Qualität wird in dem Textilunternehmen großgeschrieben – auch in puncto Unternehmenssoftware: Im Frühjahr 2021 entschied sich trigema für Veränderungen in Hinblick auf die Abbildung der unternehmensinternen kaufmännischen Prozesse. „Die Lohnabrechnungssoftware, die wir bisher im Einsatz hatten, wird vom Hersteller in den kommenden Jahren eingestellt. Außerdem wird eine digitale Zeiterfassung bisher im Unternehmen noch nicht genutzt“, erklärt Bonita Grupp, Geschäftsführende Gesellschafterin von trigema die Beweggründe für den Software-Wechsel. Aus diesem Grund sollte künftig eine hochmoderne Software im Unternehmen das Altsystem ablösen.

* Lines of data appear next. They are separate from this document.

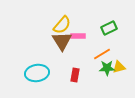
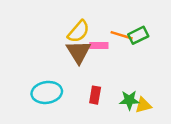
orange line: (102, 54) -> (122, 35), moved, turned 48
yellow triangle: (119, 67) -> (143, 105), moved
green star: (107, 68) -> (129, 100), moved

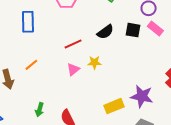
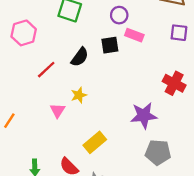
red line: (73, 44) -> (46, 70), moved
yellow rectangle: (114, 106) -> (95, 142), moved

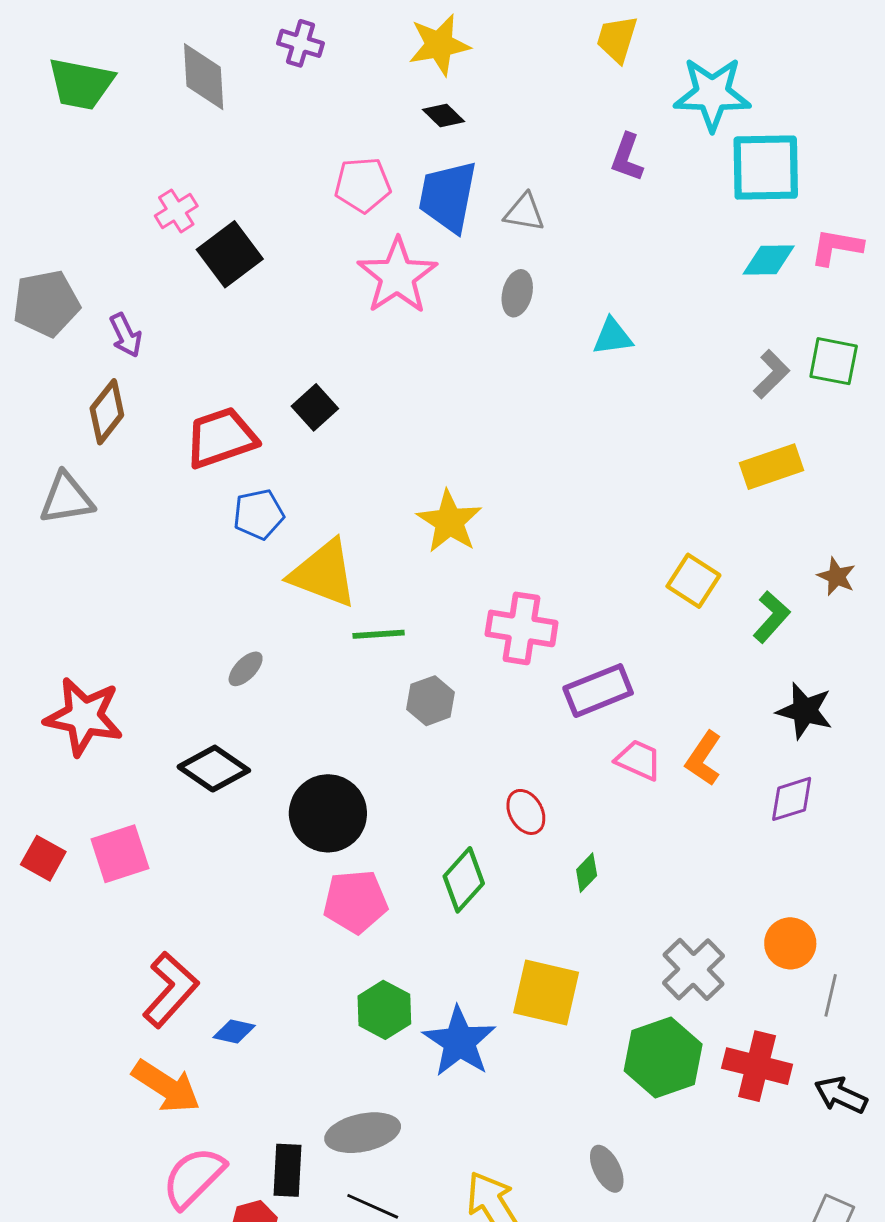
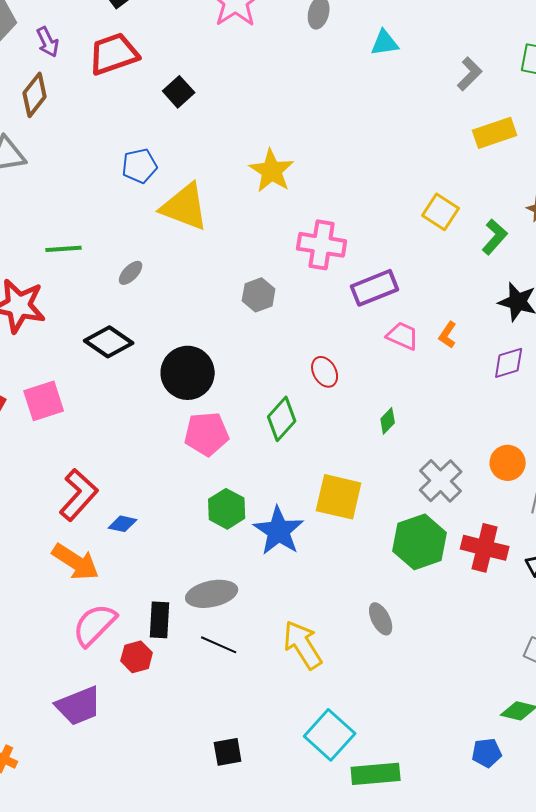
gray L-shape: (771, 374) -> (470, 74), moved
red trapezoid: (221, 438) -> (114, 54), moved
green line: (379, 634) -> (64, 249), moved
orange L-shape: (704, 758) -> (448, 335), size x0.7
green diamond: (587, 873) -> (388, 421), moved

Zeiterfassung und Lohnabrechnung sollte durch neue Software abbildbar sein
Vor welchen Herausforderungen stand das Unternehmen? Was sollte die neue Software konkret können? Welche Probleme musste sie lösen? Auf diese Fragen hatte trigema in der Findungsphase klare Antworten parat: Die neue Software musste imstande sein, die immer komplexer werdende Lohnabrechnung und die durch das Urteil des Bundesarbeitsgerichts vom September 2022 gesetzlich vorgeschriebene digitale Zeiterfassung in Unternehmen abzudecken. „Außerdem haben wir nach einem Anbieter gesucht, der sich auf den Mittelstand spezialisiert hat und einen zuverlässigen Support hat“, erinnert sich Bonita Grupp. „Bezüglich der Zeiterfassung war es uns überdies wichtig, dass Lohnabrechnung und Zeiterfassung vom gleichen Anbieter sind, damit wir keine zusätzlichen Schnittstellen benötigen.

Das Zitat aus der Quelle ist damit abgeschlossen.